DataGrip is $20 a month for more features. However, after you've paid for 12 months you get perpetual access, so you can essentially pay for 12 months (or yearly at $199) and it essentially becomes a one-time license to that version if you'd rather not keep paying.
(I've been a DataGrip customer for a couple of years now)
/yeah, I know that it went the opposite way; it just bugs me that I can't have great C/C++ support in IntelliJ like you used to get with the plugin that no longer works...
I've been using Toad for a long time and looking for something better, less buggy, more performant. Watching the video this looks very promising. Looking at the limitation of the Free version, it's too limiting to really give it a try. For example, only one connection at a time, limit to two tabs, no data import and export, clipboard size limit. I need to see how it handles my everyday usage before I can determine if I want to switch.
Tried this for a few minutes at work (very heavy SQL Server shop). It doesn't play well with databases that have different schemas but the same table name.
schema1.users
schema2.users
schema3.users
schema4.users
The auto-complete seems to always choose the last one and it displays it as 'users' with no indication of the schema. This alone makes this unusable for me at the present time
is "Show HN:" a paid way for companies to advertise on hacker news? If not, awesome, otherwise, I feel a bit naive in thinking HN was a more pure approach to content and would be very disappointed.
Well the guidelines say that "Show HN is a way to share something that you've made on Hacker News." but it looks like the community is satisfied to have marketers promoting (which is what OP does) instead of builders discussing with other hackers.
I share your disappointment and would like to know how the admins see this.
$15-25 a month? (or $40 a month for all?) (The free version doesn't support basic things like import and export, so it's really not viable for professionals)

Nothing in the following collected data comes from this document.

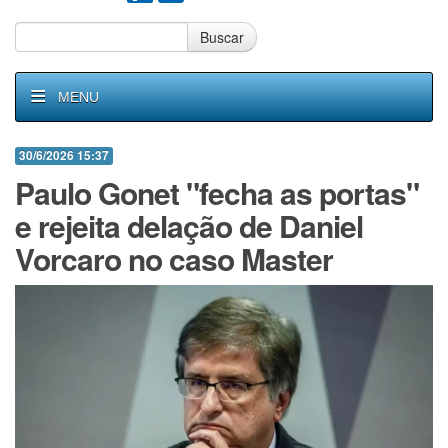
Buscar
MENU
30/6/2026 15:37
Paulo Gonet "fecha as portas"
e rejeita delação de Daniel
Vorcaro no caso Master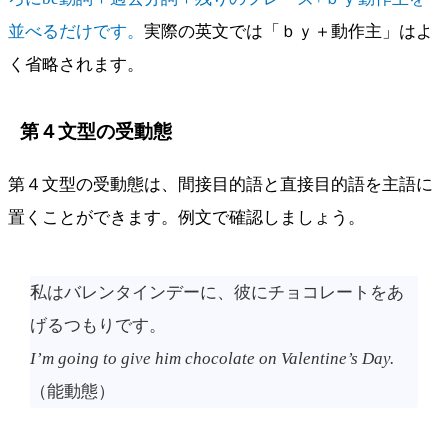
並べるだけです。
実際の英文では「ｂｙ＋動作主」はよ
く省略されます。
第４文型の受動態
第４文型の受動態は、間接目的語と直接目的語を主語に
置くことができます。例文で確認しましょう。
私はバレンタインデーに、彼にチョコレートをあ
げるつもりです。
I’m going to give him chocolate on Valentine’s Day.
（能動態）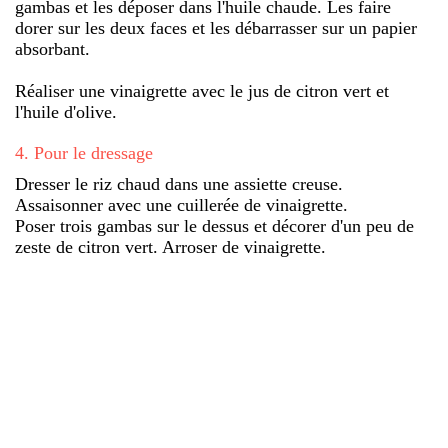
gambas et les déposer dans l'huile chaude. Les faire
dorer sur les deux faces et les débarrasser sur un papier
absorbant.
Réaliser une vinaigrette avec le jus de citron vert et
l'huile d'olive.
4
.
Pour le dressage
Dresser le riz chaud dans une assiette creuse.
Assaisonner avec une cuillerée de vinaigrette.
Poser trois gambas sur le dessus et décorer d'un peu de
zeste de citron vert. Arroser de vinaigrette.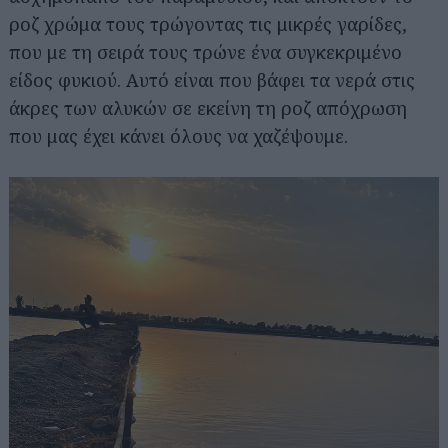
ροζ χρώμα τους τρώγοντας τις μικρές γαρίδες,
που με τη σειρά τους τρώνε ένα συγκεκριμένο
είδος φυκιού. Αυτό είναι που βάφει τα νερά στις
άκρες των αλυκών σε εκείνη τη ροζ απόχρωση
που μας έχει κάνει όλους να χαζέψουμε.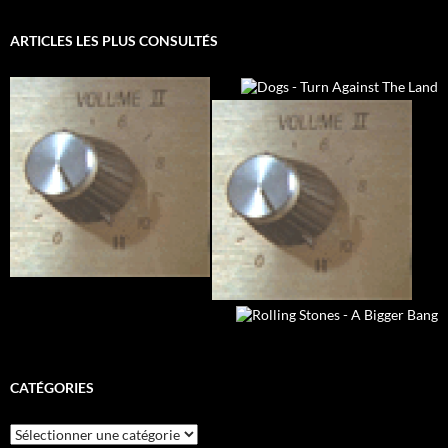
ARTICLES LES PLUS CONSULTÉS
CATÉGORIES
Catégories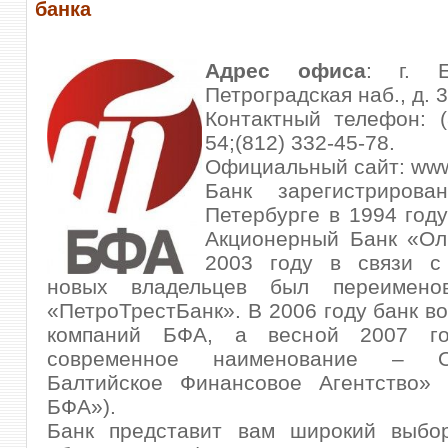
банка
Адрес офиса
: г. Ек
Петроградская наб., д. 
Контактный телефон: (
54;(812) 332-45-78.
Официальный сайт: www.
Банк зарегистриров
Петербурге в 1994 год
Акционерный Банк «Ол
2003 году в связи с
новых владельцев был переимен
«ПетроТрестБанк». В 2006 году банк во
компаний БФА, а весной 2007 го
современное наименование – 
Балтийское Финансовое Агентство»
БФА»).
Банк представит вам широкий выбор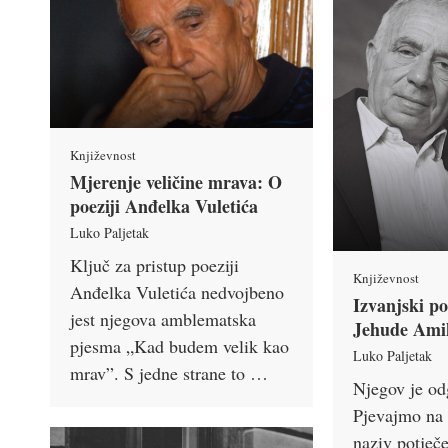
Književnost
Mjerenje veličine mrava: O
poeziji Anđelka Vuletića
Luko Paljetak
Ključ za pristup poeziji
Književnost
Anđelka Vuletića nedvojbeno
Izvanjski po
jest njegova amblematska
Jehude Ami
pjesma „Kad budem velik kao
Luko Paljetak
mrav”. S jedne strane to …
Njegov je od
Pjevajmo na i
naziv potječ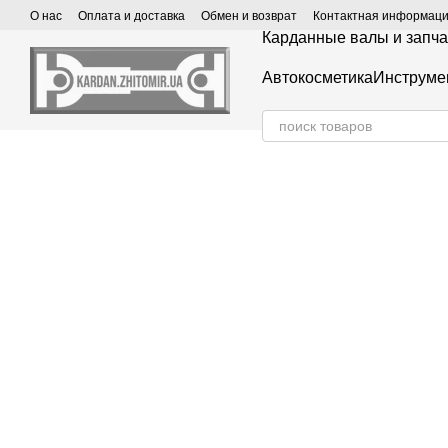
Перейти к основному контенту
О нас
Оплата и доставка
Обмен и возврат
Контактная информац
Карданные валы и запча
Автокосметика
Инструме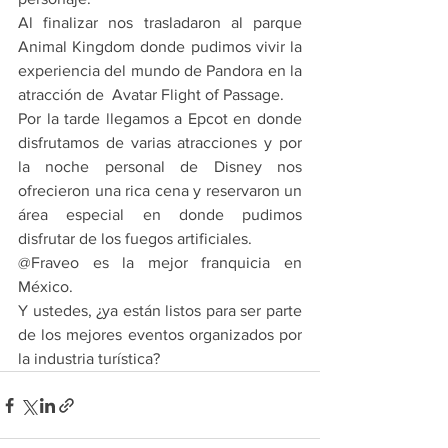
Al finalizar nos trasladaron al parque 
Animal Kingdom donde pudimos vivir la 
experiencia del mundo de Pandora en la 
atracción de  Avatar Flight of Passage.
Por la tarde llegamos a Epcot en donde 
disfrutamos de varias atracciones y por 
la noche personal de Disney nos 
ofrecieron una rica cena y reservaron un 
área especial en donde pudimos 
disfrutar de los fuegos artificiales.
@Fraveo es la mejor franquicia en 
México.
Y ustedes, ¿ya están listos para ser parte 
de los mejores eventos organizados por 
la industria turística?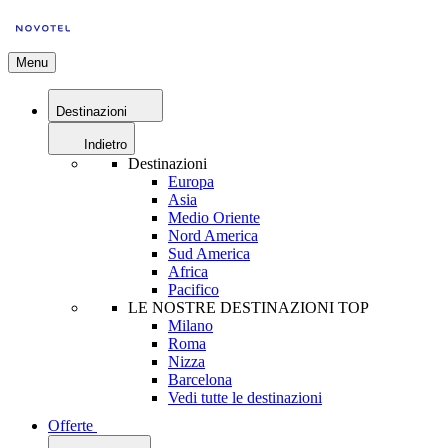
Menu
Destinazioni
Indietro
Destinazioni
Europa
Asia
Medio Oriente
Nord America
Sud America
Africa
Pacifico
LE NOSTRE DESTINAZIONI TOP
Milano
Roma
Nizza
Barcelona
Vedi tutte le destinazioni
Offerte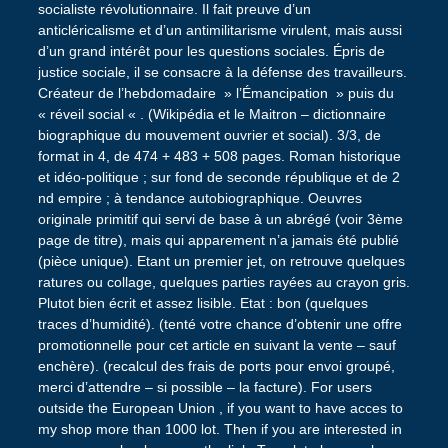
socialiste révolutionnaire. Il fait preuve d’un
anticléricalisme et d’un antimilitarisme virulent, mais aussi
d’un grand intérêt pour les questions sociales. Épris de
justice sociale, il se consacre à la défense des travailleurs.
Créateur de l’hebdomadaire » l’Émancipation » puis du
« réveil social « . (Wikipédia et le Maitron – dictionnaire
biographique du mouvement ouvrier et social). 3/3, de
format in 4, de 474 + 483 + 508 pages. Roman historique
et idéo-politique ; sur fond de seconde république et de 2
nd empire ; à tendance autobiographique. Oeuvres
originale primitif qui servi de base à un abrégé (voir 3ème
page de titre), mais qui apparement n’a jamais été publié
(pièce unique). Etant un premier jet, on retrouve quelques
ratures ou collage, quelques parties rayées au crayon gris.
Plutot bien écrit et assez lisible. Etat : bon (quelques
traces d’humidité). (tenté votre chance d’obtenir une offre
promotionnelle pour cet article en suivant la vente – sauf
enchère). (recalcul des frais de ports pour envoi groupé,
merci d’attendre – si possible – la facture). For users
outside the European Union , if you want to have acces to
my shop more than 1000 lot. Then if you are interested in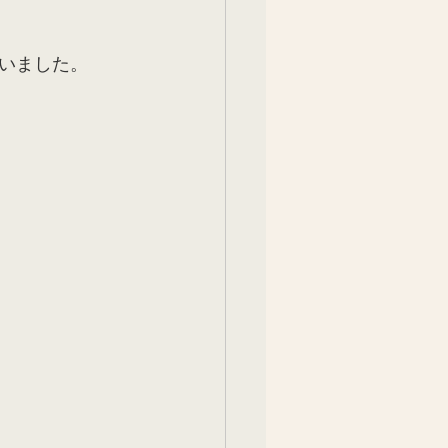
いました。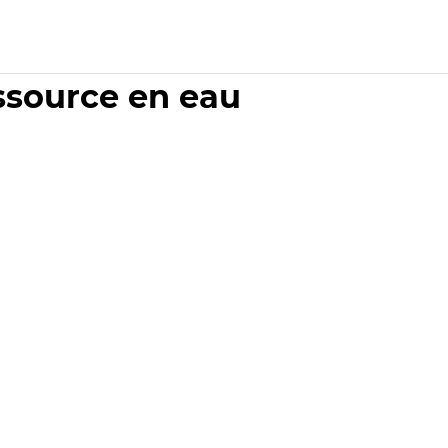
essource en eau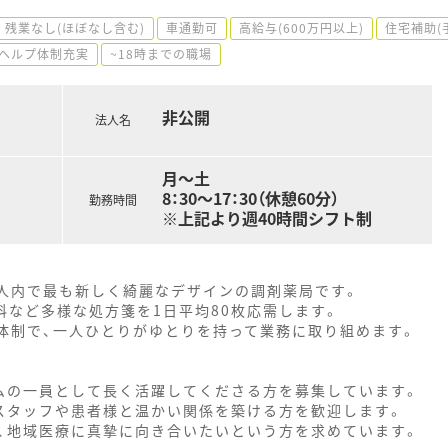
残業なし(ほぼなし含む)
車通勤可
高給与(600万円以上)
住宅補助(
ヘルプ体制充実
~18時までの職場
非公開
法人名
月～土
8：30～17：30（休憩60分）
勤務時間
※上記より週40時間シフト制
法人内で最も新しく綺麗なデザインの調剤薬局です。
科など多様な処方箋を1日平均80枚応需します。
員体制で、一人ひとりがゆとりを持って業務に取り組めます。
ムの一員として長く活躍してくださる方を募集しています。
スタッフや患者様と温かい関係を築ける方を歓迎します。
、地域医療に真摯に向き合いたいという方を求めています。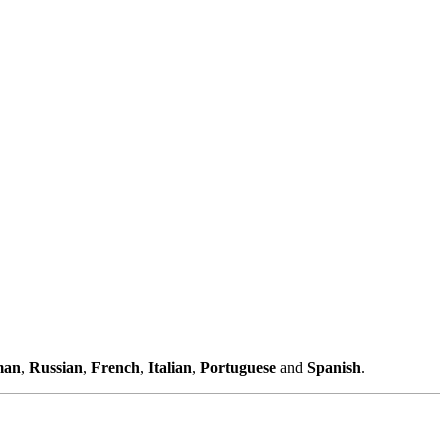
man
,
Russian
,
French
,
Italian
,
Portuguese
and
Spanish
.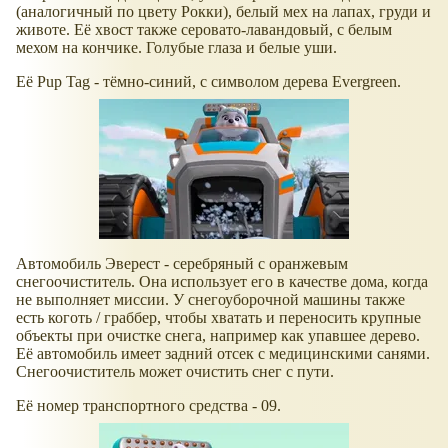
(аналогичный по цвету Рокки), белый мех на лапах, груди и
животе. Её хвост также серовато-лавандовый, с белым
мехом на кончике. Голубые глаза и белые уши.
Её Pup Tag - тёмно-синий, с символом дерева Evergreen.
Автомобиль Эверест - серебряный с оранжевым
снегоочиститель. Она использует его в качестве дома, когда
не выполняет миссии. У снегоуборочной машины также
есть коготь / граббер, чтобы хватать и переносить крупные
объекты при очистке снега, например как упавшее дерево.
Её автомобиль имеет задний отсек с медицинскими санями.
Снегоочиститель может очистить снег с пути.
Её номер транспортного средства - 09.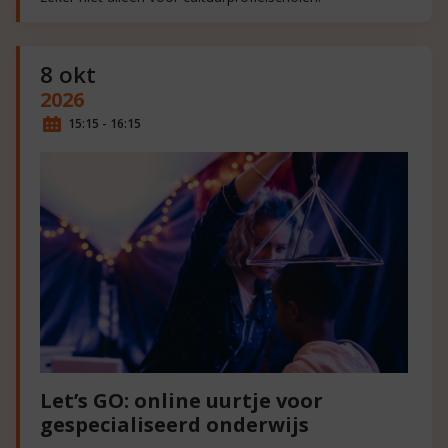
8 okt
2026
15:15 - 16:15
Let’s GO: online uurtje voor
gespecialiseerd onderwijs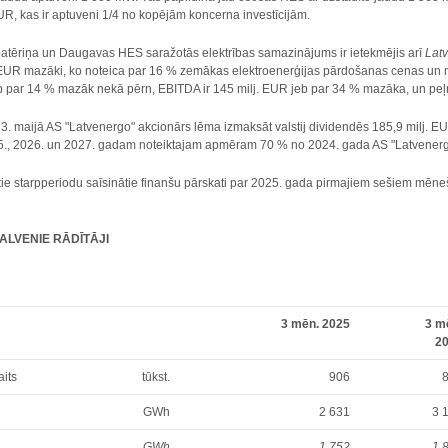
EUR, kas ir aptuveni 1/4 no kopējām koncerna investīcijām.
patēriņa un Daugavas HES saražotās elektrības samazinājums ir ietekmējis arī
Lat
. EUR mazāki, ko noteica par 16 % zemākas elektroenerģijas pārdošanas cenas un
b par 14 % mazāk nekā pērn, EBITDA ir 145 milj. EUR jeb par 34 % mazāka, un peļņ
. maijā AS "Latvenergo" akcionārs lēma izmaksāt valstij dividendēs 185,9 milj. EU
5., 2026. un 2027. gadam noteiktajam apmēram 70 % no 2024. gada AS "Latvenerg
e starpperiodu saīsinātie finanšu pārskati par 2025. gada pirmajiem sešiem mēneš
LVENIE RĀDĪTĀJI
3 mēn. 2025
3 m
2
aits
tūkst.
906
GWh
2 631
3 
GWh
1 752
1 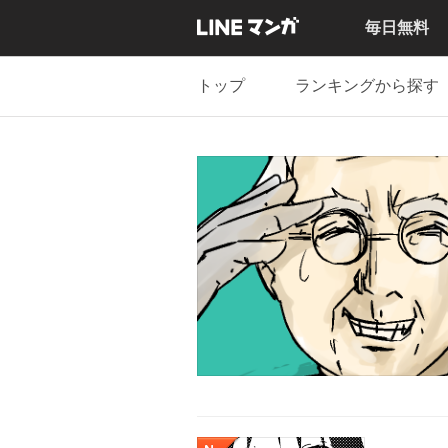
毎日無料
トップ
ランキングから探す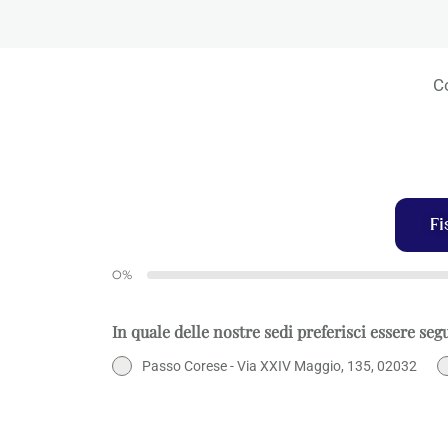
Co
Fi
0%
In quale delle nostre sedi preferisci essere seg
Passo Corese - Via XXIV Maggio, 135, 02032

DataGrip is $20/month, for all databases, and includes additional ones this product doesn't support. Nor does it have limits like the number of tabs you can have open. And it's cross platform today.
On the Frontpage, "Start your Subscription" inside the Description for the Free Version there is the Link [0] which leads to a broken "403 forbidden" page.
My main annoyance, so to say, with DataGrip is their certificate handling. It ignores the root certs in MacOS keychain and I have to add those in the app.
But other than that I love it. It's replaced all other SQL tools/ide/admin I've used.
- It's for windows
- It's not open source
- They plan to build a cross-platform IDE using Electron
I think we have solid alternative in the open source world and I don't really see how this product is better (This is based on the information provided by the website).